Sunday 5th June 2011 Queens Park Recreational Park, Queens Drive, Glasgow. (Car Parking next to Showground in Park)

ENTRIES from 10:30 a.m. at Show JUDGING commences 11:30 a.m.

Dogs need not be registered at the Kennel Club.

Only undocked dogs and legally docked dogs may be entered for exhibition at this show.

PRIZE CERTIFICATE & DOG FOOD plus ROSETTE, for first SIX places in ALL classes.

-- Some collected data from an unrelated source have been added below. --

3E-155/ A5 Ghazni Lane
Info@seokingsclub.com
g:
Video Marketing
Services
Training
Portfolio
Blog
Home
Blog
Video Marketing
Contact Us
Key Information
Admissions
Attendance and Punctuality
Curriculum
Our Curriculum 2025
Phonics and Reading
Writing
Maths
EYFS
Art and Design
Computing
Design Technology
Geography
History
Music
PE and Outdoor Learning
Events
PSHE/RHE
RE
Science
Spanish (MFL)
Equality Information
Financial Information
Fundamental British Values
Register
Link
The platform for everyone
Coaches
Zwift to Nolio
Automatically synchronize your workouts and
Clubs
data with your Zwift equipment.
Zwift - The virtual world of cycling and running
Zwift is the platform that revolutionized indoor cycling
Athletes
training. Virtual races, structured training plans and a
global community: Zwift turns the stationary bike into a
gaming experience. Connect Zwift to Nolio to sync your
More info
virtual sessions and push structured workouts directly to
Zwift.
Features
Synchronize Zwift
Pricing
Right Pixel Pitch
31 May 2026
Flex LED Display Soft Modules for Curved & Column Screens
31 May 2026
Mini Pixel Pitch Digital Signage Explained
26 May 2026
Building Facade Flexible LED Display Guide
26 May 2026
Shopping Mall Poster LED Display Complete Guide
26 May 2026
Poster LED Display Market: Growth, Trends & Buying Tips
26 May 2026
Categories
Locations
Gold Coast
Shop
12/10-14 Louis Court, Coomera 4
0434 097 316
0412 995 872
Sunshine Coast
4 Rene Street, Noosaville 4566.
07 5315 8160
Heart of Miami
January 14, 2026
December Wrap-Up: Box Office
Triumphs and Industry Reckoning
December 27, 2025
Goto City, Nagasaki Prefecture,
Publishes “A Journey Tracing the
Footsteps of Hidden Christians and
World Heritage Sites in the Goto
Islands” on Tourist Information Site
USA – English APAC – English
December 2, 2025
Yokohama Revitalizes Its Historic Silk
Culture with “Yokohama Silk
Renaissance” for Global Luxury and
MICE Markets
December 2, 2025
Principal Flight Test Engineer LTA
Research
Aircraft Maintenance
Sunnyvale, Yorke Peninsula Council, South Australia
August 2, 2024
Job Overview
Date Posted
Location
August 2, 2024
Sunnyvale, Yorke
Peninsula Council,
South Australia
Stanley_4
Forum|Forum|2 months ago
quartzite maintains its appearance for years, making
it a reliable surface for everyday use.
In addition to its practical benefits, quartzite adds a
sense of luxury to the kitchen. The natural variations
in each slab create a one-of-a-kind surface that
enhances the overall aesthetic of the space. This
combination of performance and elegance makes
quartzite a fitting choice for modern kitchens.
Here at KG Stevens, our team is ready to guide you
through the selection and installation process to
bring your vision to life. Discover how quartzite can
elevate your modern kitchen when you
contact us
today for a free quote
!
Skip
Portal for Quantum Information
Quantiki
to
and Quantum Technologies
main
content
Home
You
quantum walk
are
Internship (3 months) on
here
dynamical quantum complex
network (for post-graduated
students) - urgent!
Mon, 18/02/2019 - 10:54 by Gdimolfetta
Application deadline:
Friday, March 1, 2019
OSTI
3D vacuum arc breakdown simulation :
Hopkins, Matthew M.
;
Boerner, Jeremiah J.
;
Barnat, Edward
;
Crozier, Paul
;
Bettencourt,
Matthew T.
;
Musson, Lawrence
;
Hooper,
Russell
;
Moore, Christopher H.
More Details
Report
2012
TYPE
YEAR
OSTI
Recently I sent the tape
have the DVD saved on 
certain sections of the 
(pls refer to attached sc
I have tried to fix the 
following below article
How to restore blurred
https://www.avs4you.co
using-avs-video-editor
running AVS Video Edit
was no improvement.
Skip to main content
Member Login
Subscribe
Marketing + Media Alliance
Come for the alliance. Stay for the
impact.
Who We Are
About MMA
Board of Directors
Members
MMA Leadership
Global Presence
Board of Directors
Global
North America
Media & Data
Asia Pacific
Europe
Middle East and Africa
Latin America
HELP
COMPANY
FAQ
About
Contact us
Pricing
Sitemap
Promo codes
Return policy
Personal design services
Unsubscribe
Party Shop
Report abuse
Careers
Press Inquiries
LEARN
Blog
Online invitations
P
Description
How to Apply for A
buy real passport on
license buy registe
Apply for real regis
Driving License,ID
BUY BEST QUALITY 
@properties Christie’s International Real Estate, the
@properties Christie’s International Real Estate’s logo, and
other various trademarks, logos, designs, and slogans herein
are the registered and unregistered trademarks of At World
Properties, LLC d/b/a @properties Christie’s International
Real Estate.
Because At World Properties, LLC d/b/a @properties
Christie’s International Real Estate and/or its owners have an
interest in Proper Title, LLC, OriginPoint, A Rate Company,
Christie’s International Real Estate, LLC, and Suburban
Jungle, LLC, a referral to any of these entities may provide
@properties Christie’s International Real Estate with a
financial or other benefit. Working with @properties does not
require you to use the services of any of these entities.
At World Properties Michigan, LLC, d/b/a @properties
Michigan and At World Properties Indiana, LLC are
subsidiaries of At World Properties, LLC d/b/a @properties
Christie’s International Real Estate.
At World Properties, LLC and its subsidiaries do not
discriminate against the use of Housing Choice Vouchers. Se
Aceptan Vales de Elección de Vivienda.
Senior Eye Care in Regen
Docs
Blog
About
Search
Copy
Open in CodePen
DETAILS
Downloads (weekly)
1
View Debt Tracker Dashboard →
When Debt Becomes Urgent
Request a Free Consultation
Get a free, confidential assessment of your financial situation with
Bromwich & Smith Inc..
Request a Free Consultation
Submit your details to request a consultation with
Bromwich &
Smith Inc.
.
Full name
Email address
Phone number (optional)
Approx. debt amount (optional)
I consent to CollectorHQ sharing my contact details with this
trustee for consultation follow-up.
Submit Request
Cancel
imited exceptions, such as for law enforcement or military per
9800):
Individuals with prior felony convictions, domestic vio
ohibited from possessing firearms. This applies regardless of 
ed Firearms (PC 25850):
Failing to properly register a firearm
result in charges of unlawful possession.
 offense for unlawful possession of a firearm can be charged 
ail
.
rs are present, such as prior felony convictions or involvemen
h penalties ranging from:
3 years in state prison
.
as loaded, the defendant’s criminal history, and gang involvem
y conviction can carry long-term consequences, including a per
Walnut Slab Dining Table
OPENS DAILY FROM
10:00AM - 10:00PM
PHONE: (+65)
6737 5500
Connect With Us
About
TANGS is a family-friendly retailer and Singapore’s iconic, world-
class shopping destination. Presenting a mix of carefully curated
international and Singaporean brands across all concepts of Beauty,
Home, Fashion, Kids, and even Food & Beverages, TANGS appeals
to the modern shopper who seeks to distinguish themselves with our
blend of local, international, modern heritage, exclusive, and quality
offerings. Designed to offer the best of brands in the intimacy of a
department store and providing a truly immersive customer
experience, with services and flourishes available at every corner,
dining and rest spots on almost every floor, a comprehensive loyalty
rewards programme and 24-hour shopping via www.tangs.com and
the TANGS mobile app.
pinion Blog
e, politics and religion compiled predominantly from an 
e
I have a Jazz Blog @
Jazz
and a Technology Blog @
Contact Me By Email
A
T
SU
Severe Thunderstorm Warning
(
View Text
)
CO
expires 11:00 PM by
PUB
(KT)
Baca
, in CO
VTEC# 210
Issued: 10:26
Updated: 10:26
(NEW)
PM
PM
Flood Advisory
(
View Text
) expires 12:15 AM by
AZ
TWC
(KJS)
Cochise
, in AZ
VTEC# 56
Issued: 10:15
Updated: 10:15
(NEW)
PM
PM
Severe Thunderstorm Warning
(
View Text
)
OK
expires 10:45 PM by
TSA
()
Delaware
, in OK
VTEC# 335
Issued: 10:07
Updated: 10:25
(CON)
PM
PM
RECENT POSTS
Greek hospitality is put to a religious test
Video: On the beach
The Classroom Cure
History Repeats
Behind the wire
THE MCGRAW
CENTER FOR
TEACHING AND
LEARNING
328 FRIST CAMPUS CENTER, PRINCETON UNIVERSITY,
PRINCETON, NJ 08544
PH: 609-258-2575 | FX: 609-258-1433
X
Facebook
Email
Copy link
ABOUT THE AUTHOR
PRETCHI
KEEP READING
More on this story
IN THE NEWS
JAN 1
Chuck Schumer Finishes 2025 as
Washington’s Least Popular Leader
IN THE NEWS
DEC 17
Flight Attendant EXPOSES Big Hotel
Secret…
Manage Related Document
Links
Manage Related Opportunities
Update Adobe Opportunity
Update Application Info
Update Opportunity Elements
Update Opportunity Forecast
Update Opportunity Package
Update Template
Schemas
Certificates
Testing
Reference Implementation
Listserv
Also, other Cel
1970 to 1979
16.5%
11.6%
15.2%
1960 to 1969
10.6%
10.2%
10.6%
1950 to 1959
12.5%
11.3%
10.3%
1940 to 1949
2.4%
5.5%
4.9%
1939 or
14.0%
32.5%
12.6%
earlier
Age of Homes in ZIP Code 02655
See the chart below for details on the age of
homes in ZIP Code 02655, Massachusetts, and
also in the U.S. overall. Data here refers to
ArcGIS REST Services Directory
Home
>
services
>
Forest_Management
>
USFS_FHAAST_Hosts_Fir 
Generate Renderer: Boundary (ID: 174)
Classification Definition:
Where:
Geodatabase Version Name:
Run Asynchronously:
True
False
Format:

Judging starts at 11:30 a.m.

Pedigree Judge: Mrs. Irene McManus (Metexa)

PEDIGREE CLASSES

Entry £2.00 per class, includes a Prize Draw Ticket

Class 1 ANY VARIETY PUPPY: 6 to 12 months

Winner receives SPECIAL ROSETTE

Class 2 ANY VARIETY SPORTING: Gundog, Hound, Terrier)
Class 3 ANY VARIETY NON-SPORTING: (Pastoral, Toy, Utility, Working)
Class 4 ANY VARIETY OPEN: (All Breeds)
ROAD SAFETY OBEDIENCE ~ In Separate Rings 

Entry £2.00 per class, includes a Prize Draw Ticket 

Class 5 BEGINNERS 
Class 6 INTERMEDIATE
Class 7 ADVANCED 
Class 8 SENIOR ADVANCED
Class 9 ADVANCED OUTDOORS

NOVELTY CLASSES ~ 3:30 p.m. (approx) 

Open to ALL dogs whether pedigree or cross-bred. To take part in these classes just come to the ring with your dog and £1.00 when each class is called.

Class 10 DOG WITH WAGGIEST TAIL 
Class 11 BEST SIX LEGS ~ Four canine & two human!
Class 12 CHILDRENS HANDLING 
Class 13 BEST CROSS-BRED DOG
Class 14 BEST VETERAN DOG ~ Over 6 years of age


----------



## Ducky (Nov 23, 2008)

just down the road from me. im not going though sadly, as im working this weekend. my folks might go with the dogs if they are not doing anything else.


----------



## dexter (Nov 29, 2008)

shame you have to work. hope your parents enjoy the show.


----------



## Nessie162 (Jul 16, 2010)

I might go, and show my girl at Junior Handling... 
Do you know if there is any age limit for this class??


----------



## dexter (Nov 29, 2008)

sorry no . i was crossposting it.


----------



## Nessie162 (Jul 16, 2010)

See for the companion show, do I need to have a show lead, or just normal collar and lead??  thanks xxx


----------